[Exercise prompt]:
Extract the line that contains "Электрические печи" and every line after it to the end of the records below, exactly as written and nothing else.

* * * * * * * * *

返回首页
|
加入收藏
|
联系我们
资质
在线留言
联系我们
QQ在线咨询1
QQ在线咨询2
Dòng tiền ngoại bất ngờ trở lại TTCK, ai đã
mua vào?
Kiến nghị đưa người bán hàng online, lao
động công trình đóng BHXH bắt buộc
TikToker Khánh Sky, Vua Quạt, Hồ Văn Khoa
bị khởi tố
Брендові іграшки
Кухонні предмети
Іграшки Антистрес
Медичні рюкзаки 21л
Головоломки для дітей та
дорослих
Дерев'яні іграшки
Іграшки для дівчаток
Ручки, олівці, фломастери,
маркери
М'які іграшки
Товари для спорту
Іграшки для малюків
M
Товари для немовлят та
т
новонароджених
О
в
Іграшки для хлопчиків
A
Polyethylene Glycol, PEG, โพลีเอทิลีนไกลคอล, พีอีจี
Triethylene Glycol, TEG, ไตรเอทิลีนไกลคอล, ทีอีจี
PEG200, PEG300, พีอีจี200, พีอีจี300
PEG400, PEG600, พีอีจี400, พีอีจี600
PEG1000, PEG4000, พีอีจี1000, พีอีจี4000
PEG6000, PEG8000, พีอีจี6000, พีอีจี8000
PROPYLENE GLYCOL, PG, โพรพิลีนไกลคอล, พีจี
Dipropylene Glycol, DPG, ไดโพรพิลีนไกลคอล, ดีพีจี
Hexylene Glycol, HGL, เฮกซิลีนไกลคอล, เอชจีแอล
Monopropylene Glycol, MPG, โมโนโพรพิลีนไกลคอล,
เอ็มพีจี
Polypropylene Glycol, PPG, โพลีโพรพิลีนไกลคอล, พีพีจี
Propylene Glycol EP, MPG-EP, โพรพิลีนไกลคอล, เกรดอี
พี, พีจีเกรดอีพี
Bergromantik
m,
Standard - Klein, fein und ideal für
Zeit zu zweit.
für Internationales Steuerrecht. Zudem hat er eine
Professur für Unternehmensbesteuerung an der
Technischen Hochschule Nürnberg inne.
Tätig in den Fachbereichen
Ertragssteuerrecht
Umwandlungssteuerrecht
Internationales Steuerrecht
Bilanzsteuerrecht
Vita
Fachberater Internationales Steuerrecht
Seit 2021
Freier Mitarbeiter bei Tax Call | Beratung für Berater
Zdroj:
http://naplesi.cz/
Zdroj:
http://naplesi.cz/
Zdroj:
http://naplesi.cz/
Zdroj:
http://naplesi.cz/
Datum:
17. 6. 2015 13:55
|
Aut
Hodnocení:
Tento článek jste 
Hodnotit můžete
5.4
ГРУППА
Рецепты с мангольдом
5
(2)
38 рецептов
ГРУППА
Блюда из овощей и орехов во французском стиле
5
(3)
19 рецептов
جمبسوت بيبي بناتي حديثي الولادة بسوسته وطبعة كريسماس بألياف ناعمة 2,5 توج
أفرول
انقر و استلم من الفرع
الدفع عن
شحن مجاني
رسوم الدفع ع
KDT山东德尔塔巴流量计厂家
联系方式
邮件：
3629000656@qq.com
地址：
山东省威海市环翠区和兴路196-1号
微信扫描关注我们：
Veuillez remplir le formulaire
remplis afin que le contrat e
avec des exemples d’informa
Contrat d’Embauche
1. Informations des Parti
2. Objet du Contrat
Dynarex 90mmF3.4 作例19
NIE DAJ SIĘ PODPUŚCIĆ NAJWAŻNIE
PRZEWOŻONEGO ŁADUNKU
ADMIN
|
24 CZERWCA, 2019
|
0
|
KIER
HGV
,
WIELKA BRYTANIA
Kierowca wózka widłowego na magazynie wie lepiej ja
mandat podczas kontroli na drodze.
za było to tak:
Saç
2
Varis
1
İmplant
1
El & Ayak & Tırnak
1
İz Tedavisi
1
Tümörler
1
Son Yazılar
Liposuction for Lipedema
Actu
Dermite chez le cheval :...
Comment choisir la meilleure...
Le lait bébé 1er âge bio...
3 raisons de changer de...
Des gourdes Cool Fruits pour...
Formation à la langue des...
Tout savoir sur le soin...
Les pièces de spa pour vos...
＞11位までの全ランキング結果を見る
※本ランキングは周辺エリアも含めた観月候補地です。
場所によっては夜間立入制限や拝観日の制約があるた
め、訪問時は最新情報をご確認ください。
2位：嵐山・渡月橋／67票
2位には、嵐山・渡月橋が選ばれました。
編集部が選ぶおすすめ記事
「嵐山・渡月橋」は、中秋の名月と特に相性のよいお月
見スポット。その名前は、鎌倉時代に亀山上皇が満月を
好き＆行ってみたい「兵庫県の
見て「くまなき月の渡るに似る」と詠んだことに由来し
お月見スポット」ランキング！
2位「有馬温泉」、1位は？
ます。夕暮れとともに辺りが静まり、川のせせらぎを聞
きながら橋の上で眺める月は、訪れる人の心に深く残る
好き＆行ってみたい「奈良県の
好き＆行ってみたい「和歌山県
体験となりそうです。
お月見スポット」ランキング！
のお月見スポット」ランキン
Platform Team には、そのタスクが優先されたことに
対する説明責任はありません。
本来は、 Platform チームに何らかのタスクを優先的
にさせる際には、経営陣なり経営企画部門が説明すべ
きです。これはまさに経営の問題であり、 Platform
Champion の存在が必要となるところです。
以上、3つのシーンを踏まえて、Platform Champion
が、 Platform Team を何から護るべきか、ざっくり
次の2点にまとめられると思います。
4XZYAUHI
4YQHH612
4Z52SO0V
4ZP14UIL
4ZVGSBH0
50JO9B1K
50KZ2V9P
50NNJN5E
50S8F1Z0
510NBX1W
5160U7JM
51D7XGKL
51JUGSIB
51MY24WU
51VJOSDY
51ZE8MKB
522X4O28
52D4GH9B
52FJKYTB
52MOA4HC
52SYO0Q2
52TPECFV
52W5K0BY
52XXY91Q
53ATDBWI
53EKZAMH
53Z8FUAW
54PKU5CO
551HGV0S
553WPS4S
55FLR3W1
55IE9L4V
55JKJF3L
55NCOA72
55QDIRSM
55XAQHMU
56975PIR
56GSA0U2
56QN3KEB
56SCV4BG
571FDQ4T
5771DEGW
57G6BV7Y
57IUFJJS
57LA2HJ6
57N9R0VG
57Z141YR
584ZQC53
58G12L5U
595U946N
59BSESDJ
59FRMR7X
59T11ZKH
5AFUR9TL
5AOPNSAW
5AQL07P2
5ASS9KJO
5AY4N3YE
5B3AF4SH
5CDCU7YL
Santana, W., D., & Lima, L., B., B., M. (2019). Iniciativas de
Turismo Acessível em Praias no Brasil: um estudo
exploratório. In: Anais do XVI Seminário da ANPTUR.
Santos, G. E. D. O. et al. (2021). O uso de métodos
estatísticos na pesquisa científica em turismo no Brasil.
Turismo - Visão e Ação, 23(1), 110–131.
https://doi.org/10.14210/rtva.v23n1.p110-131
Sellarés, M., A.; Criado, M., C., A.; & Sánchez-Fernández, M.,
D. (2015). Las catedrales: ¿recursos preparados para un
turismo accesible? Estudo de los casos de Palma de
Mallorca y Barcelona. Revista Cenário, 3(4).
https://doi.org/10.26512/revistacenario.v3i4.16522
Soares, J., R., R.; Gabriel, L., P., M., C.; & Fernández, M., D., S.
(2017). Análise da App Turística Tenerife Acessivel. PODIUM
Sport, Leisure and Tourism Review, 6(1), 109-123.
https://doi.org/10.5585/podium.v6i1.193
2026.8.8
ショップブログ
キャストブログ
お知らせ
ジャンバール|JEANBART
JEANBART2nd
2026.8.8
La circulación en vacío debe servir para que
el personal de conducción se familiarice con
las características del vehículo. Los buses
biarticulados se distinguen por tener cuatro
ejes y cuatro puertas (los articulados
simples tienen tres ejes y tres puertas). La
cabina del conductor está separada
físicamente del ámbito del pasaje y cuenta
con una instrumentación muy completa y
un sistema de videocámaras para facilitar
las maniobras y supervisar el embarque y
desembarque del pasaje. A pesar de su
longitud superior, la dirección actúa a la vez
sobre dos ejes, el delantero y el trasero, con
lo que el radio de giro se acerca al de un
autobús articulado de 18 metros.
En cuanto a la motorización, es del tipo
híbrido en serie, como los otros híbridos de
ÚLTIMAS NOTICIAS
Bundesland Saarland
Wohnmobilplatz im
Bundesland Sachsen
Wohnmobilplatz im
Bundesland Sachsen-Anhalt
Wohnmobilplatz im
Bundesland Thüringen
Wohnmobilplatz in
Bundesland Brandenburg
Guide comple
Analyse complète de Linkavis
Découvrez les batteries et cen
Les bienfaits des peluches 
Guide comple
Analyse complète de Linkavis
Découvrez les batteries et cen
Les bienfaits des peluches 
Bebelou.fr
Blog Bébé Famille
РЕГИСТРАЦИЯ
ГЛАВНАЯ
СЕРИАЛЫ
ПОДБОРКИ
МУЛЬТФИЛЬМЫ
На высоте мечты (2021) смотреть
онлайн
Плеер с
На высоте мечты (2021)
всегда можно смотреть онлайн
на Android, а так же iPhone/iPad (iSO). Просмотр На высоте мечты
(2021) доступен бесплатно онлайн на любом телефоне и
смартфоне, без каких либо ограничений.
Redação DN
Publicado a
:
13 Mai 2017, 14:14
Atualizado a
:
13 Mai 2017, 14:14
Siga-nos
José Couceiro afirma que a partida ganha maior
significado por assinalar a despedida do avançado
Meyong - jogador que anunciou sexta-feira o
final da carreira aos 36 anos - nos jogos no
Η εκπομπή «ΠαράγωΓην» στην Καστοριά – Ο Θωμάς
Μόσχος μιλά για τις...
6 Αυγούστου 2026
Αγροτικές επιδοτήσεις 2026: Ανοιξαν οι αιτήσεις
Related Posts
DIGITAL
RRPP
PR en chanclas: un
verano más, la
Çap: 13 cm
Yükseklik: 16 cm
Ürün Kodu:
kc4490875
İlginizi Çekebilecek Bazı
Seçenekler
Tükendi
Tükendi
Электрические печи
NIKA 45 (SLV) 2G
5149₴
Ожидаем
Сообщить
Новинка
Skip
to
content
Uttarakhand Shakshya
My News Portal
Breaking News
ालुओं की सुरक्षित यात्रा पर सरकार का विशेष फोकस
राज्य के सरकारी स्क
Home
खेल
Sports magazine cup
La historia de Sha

* * * * * * * * *

[Response area]:
Электрические печи
NIKA 45 (SLV) 2G
5149₴
Ожидаем
Сообщить
Новинка
Skip
to
content
Uttarakhand Shakshya
My News Portal
Breaking News
ालुओं की सुरक्षित यात्रा पर सरकार का विशेष फोकस
राज्य के सरकारी स्क
Home
खेल
Sports magazine cup
La historia de Sha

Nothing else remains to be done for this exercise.